• WHAT YOU WILL DO: Pictures aside, return all of the records exactly as they stand.

================================

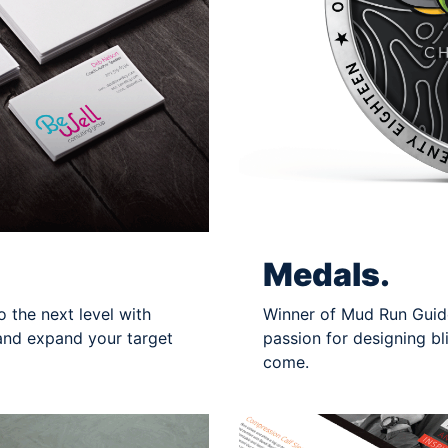
Medals.
 the next level with
Winner of Mud Run Guide
and expand your target
passion for designing bl
come.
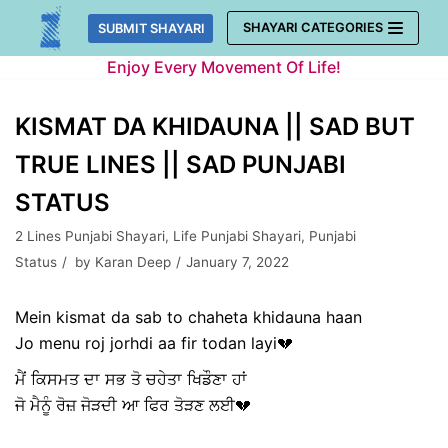
Skip
SHAYARI CATEGORIES
SUBMIT SHAYARI
to
Enjoy Every Movement Of Life!
content
KISMAT DA KHIDAUNA || SAD BUT
TRUE LINES || SAD PUNJABI
STATUS
2 Lines Punjabi Shayari
,
Life Punjabi Shayari
,
Punjabi
Status
by
Karan Deep
January 7, 2022
Mein kismat da sab to chaheta khidauna haan
Jo menu roj jorhdi aa fir todan layi💔
ਮੈਂ ਕਿਸਮਤ ਦਾ ਸਭ ਤੋ ਚਹੇਤਾ ਖਿਡੌਣਾ ਹਾਂ
ਜੋ ਮੈਨੂੰ ਰੋਜ਼ ਜੋੜਦੀ ਆ ਫਿਰ ਤੋੜਣ ਲਈ💔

================================

• SOLUTION TO THE EXERCISE:
Medals.
 the next level with
Winner of Mud Run Guide
and expand your target
passion for designing bl
come.
Skip
SHAYARI CATEGORIES
SUBMIT SHAYARI
to
Enjoy Every Movement Of Life!
content
KISMAT DA KHIDAUNA || SAD BUT
TRUE LINES || SAD PUNJABI
STATUS
2 Lines Punjabi Shayari
,
Life Punjabi Shayari
,
Punjabi
Status
by
Karan Deep
January 7, 2022
Mein kismat da sab to chaheta khidauna haan
Jo menu roj jorhdi aa fir todan layi💔
ਮੈਂ ਕਿਸਮਤ ਦਾ ਸਭ ਤੋ ਚਹੇਤਾ ਖਿਡੌਣਾ ਹਾਂ
ਜੋ ਮੈਨੂੰ ਰੋਜ਼ ਜੋੜਦੀ ਆ ਫਿਰ ਤੋੜਣ ਲਈ💔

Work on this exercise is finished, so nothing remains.